New Delhi: The Army’s decision to go ahead with a second order of 72,000 SIG 716 assault rifles from the United States is yet another “setback” to the private small arms industry in India, and sharpens focus on the government’s inability to kickstart the AK 203 production factory in Amethi.

When the order for the SIG assault rifles is placed ⁠— under the option clause of the original contract signed for 72,400 rifles ⁠— it would mean that over 1.4 lakh 7.62×51 mm rifles in total will be bought off the shelf from abroad without a ‘Make in India’ initiative.

The domestic industry said the Army’s decision isn’t surprising, but is indeed a setback to them and doesn’t align with the government’s aatma nirbharta (self reliance) push. For now, domestic manufacturers are placing their bets on the Central Armed Police Forces (CAPF), special forces and the state police, besides the export market for their range of assault rifles.


Defence sources said the SIG assault rifles procurement had to do with a weapon already in service with troops. The fact that an option clause was part of the deal means the plan was always to buy more rifles, depending on the feedback and necessity.

On the ‘Make in India’ initiative, a source said it was being promoted through the AK 203 manufacturing factory, which is expected to be the mainstay of the armed forces. The source added that there are several other tenders in the works in which private domestic players are participating.

The Indian Army had been trying to replace their standard INSAS assault rifles for many years but has been unable to so due to varying factors.

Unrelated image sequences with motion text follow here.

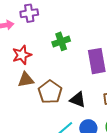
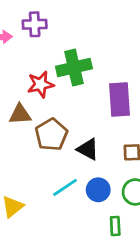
green cross: (61, 41) -> (74, 68), size x1.4
red star: (22, 55) -> (40, 84), moved

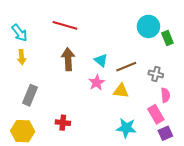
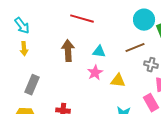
red line: (65, 25) -> (82, 19), moved
cyan triangle: (101, 60) -> (99, 52), turned -32
brown line: (126, 67) -> (135, 48), moved

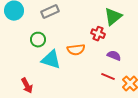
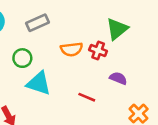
orange semicircle: (76, 50) -> (72, 49), moved
red line: (108, 77) -> (87, 97), moved

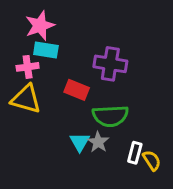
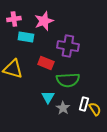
pink star: (40, 26) -> (44, 21), moved
pink cross: (28, 67) -> (14, 19), moved
gray star: (98, 142) -> (63, 108), moved

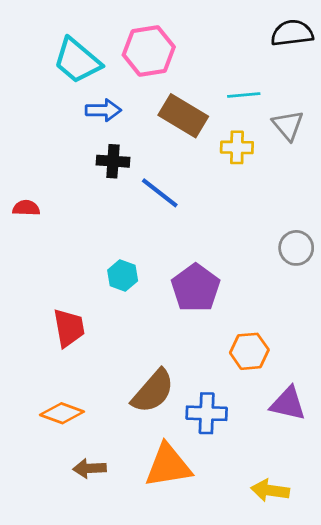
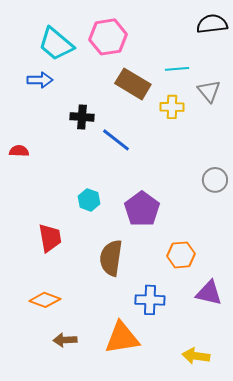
blue arrow: (103, 110) -> (40, 80), moved
brown semicircle: (153, 391) -> (111, 258), moved, turned 147

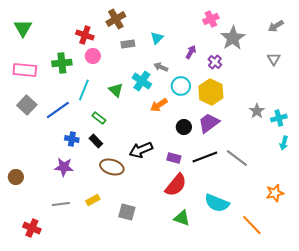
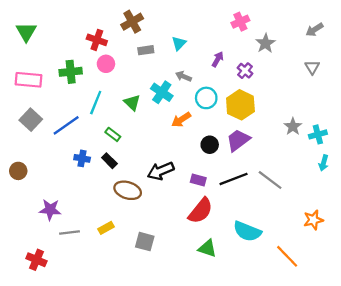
gray star: (233, 38) -> (265, 43), size x0.7
purple star: (64, 167) -> (50, 210), moved
brown circle: (16, 177) -> (18, 171), moved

The second batch of SIG rifles will arrive after the delivery of the first order this year, which was placed through the Fast Track Process (FTP). The option clause allows the Army to reorder the rifles for the same price within a similar delivery time-frame.

The new rifles will go to troops in the Northern Command and other operational areas, while the rest of the troops will be equipped with AK 203.


However, the SIG order draws attention to the fact that the government has not been able to start production of AK 203 rifles, chambered to fire 7.62×39 mm ammunition (same as the AK-47), at the Amethi factory that was inaugurated by Prime Minister Narendra Modi last March.

The Indo-Russia Rifles Private Limited, established between the Ordnance Factory Board (OFB), Kalashnikov Concern and Rosoboronexport, the Russian state agency for military exports, has seen a delay in starting production.

Earlier this year, the defence ministry had formed a committee to work out the cost of the AK 203 since the Russian partner and OFB are yet to arrive at an agreed price.

Domestic industry unhappy
A source in the defence industry said that when the Army suddenly decided to acquire AK 203 under a government-to-government initiative in 2018, it was the first blow. The SIG rifles deal was also a “setback” for private manufacturers.

“The Army’s decision to order for another tranche of rifles from the US is not surprising but is indeed a setback. A number of companies in India have come up with their own rifles and other systems or tied up with foreign companies and set up manufacturing facilities,” the source said.


A second source said, “The arms manufactured by India have to go through multiple tests. From summer trials to winters to high altitude and desert. However, under the FTP model, the foreign manufacturer shows off the ability in their own factory and is selected under emergency clause.”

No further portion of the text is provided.